John Neville throughout his film career mostly played minor roles with this film being a notable exception. It seems that Neville intended to make the most of that opportunity given the performance he grants any viewer of this film. Neville seems to call upon his inner C. Aubrey Smith to create the legendary, in his own words, Baron Munchausen. We initially meet the character as he introduces himself during a play about his life, which the elderly Baron does not approve of. Although Neville is highly enjoyable in delivering a most refined series of disapproving scoffs towards those failing to properly produce a play on his life, along with some particularly lustful glances towards the young women in the play, this is but a warm up to full force of Neville's performance as the titular man. This comes as the Baron tells the story of one of his previous exploits, that incurred a war with the Turks going on still during the play's performance, which in turns leads to a new adventure by the Baron. This somehow also returns him to a more youthful appearance and we are granted the undiluted legend by John Neville.
Neville's performance here is a sort of marvel in his crafting of the outrageous Baron. This is a full bodied performance in every sense as he makes no waste of his vibrant costuming, or his gigantic nose embracing them fully. What Neville does though is match all that with the sheer spirit of his portrayal of the Baron. Neville's work is of a legend in the making as there is such a grandeur to every aspect of work. This is from his posture that seems almost excessively straight proper for a real man of the very highest order. Any single gesture in the entirety of Neville's performance is something worth noting because it is though he is posing for a painting of a great hero in every moment, in any swing of the sword or moment of declaring one thing or another. Neville performs not as a man on top the world, but actually far above it. In terms of his physical work though my favorite aspect probably is that glorious mile wide grin Neville brings to the part. It is magnificent and fitting to a man who lives life in a way that no one else possibly could.
John Neville continues his marvelous approach though in his magnificent deliveries throughout the film. Again the grander the better seems to be Neville's idea here and I'm inclined to agree. In almost every statement, particularly those when it comes to naming his next move as an adventurer or even more so when he is speaking about his own greatness, Neville grants them a booming boasting voice filled with such overwhelming confidence. Neville grants this earned confidence almost in way through the sheer refinement of it all, since you must just accept that he know what he's doing, and what he says is true since it all sounds just so good coming out of that golden throat of his. Neville fashions in his performance a man who in all of his facets as a man matches the nature of the stories he tells, and the story we witness him in. Neville is downright amazing as his performance is somehow never overshadowed by director Terry Gilliam's outrageous vision. Neville instead brilliantly stands on top of it at every turn since somehow the Baron just seems a bit more than even the most wildest of his "dreams".
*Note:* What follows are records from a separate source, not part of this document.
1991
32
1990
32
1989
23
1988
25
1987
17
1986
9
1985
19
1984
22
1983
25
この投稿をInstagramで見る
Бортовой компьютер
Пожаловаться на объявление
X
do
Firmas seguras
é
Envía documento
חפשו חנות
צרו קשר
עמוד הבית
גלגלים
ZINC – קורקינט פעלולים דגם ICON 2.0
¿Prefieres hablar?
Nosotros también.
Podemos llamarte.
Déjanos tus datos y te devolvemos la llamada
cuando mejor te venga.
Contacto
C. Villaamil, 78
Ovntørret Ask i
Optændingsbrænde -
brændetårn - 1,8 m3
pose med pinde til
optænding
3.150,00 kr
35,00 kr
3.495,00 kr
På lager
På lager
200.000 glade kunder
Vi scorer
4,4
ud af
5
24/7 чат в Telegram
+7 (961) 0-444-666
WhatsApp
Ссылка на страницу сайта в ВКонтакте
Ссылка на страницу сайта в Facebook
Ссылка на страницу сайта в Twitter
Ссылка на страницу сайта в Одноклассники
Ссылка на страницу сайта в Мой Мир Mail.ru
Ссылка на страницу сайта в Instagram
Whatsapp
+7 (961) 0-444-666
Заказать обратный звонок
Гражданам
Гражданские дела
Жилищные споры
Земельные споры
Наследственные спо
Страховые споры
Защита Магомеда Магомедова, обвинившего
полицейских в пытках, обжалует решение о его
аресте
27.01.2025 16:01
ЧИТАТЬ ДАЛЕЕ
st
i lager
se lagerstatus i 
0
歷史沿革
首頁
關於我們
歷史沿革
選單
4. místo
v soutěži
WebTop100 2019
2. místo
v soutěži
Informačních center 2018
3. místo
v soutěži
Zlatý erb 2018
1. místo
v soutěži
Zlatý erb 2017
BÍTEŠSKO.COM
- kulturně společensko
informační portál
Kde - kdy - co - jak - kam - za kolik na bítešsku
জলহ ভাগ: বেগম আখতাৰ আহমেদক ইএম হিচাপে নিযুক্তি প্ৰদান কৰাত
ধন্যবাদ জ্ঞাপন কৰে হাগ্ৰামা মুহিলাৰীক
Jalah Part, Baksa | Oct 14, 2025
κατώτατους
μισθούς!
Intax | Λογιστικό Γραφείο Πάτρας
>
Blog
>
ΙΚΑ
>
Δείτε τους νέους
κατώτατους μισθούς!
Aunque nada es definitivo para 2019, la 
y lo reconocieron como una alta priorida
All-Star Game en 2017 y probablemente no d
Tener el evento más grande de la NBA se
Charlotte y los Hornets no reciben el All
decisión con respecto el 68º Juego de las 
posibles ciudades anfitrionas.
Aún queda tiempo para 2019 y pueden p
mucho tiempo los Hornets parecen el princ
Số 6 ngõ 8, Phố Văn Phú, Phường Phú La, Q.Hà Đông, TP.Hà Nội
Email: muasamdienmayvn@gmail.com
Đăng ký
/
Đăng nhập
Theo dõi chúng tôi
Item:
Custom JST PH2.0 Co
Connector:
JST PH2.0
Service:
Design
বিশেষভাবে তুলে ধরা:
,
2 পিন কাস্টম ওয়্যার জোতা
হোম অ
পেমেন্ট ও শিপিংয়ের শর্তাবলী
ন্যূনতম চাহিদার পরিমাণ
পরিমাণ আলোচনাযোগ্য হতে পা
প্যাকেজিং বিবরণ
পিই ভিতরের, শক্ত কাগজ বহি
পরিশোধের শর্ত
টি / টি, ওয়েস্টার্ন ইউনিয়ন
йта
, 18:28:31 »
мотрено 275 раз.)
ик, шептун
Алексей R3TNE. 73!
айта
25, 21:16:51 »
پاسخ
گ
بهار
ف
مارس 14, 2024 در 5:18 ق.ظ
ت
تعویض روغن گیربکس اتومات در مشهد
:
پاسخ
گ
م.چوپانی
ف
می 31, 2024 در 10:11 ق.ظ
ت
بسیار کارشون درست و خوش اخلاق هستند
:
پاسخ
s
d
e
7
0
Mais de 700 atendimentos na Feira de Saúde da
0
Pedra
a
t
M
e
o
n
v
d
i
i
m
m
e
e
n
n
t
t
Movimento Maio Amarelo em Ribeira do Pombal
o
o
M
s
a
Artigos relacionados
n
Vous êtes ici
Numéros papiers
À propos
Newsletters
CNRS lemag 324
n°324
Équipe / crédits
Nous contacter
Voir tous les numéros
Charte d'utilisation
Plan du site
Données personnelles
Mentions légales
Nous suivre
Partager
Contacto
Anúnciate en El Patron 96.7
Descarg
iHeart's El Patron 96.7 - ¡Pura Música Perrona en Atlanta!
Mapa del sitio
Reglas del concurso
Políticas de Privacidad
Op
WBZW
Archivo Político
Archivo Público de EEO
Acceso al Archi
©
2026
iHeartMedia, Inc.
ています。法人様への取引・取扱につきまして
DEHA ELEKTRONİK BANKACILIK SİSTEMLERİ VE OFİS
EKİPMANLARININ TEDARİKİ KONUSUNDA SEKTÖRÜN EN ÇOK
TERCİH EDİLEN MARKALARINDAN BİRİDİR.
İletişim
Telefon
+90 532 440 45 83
This is actually a rather curious performance to follow for such an adventure film as more often we follow a hero who isn't really use to the insanity, yes this is partially represented through the Baron's stowaway sidekick Sally (Sarah Polley), but the Baron is the true lead. The Baron is atypical since rather than discovering these various incredible places and people, the Baron is fashioning them in a way. Neville's performance though makes this absolutely work for this film in going about amplifying everything through the daring of approach that matches the daring of the Baron. Neville's performance is a performance that is simply so much fun to watch given how well he captures the style of this insane character. It becomes quite entertaining just to go along with him in this way where Neville offers such great spirit in every action scene by portraying a man who just lives for it all. I also do love his just ever so slightly altered approach when a woman comes along as he depicts the same overwhelming enthusiasm yet adjusts it to a lower key charm, well a lower key charm for the Baron it's still pretty outrageous for the average man. Neville is also consistently hilarious so often in this unabashed take, I have particular affection for his completely without shame delivery of "Yes" after one of his old servants accuses the Baron of having left him to rot in a cage yet still expects him to follow him. Neville makes it convincing that the servant would still follow the unrepentant Baron since his charisma is a bit magical. This is not a performance about a character arc, really the only thing that occasionally happens is the Baron gets down on himself and occasionally seems to accept his demise. Neville doesn't make these moments too serious showing them more of just a grumpy reaction to a potential reality setting in than a true loss of the man's spirit. That's just fine though as the film is entirely about going for the grand gestures in every respect, and Neville's whole performance is a singular grand gesture. I loved every second of this performance by John Neville as he simply becomes a man who perhaps died on more than a few occasions, but don't worry he's always alright in the end.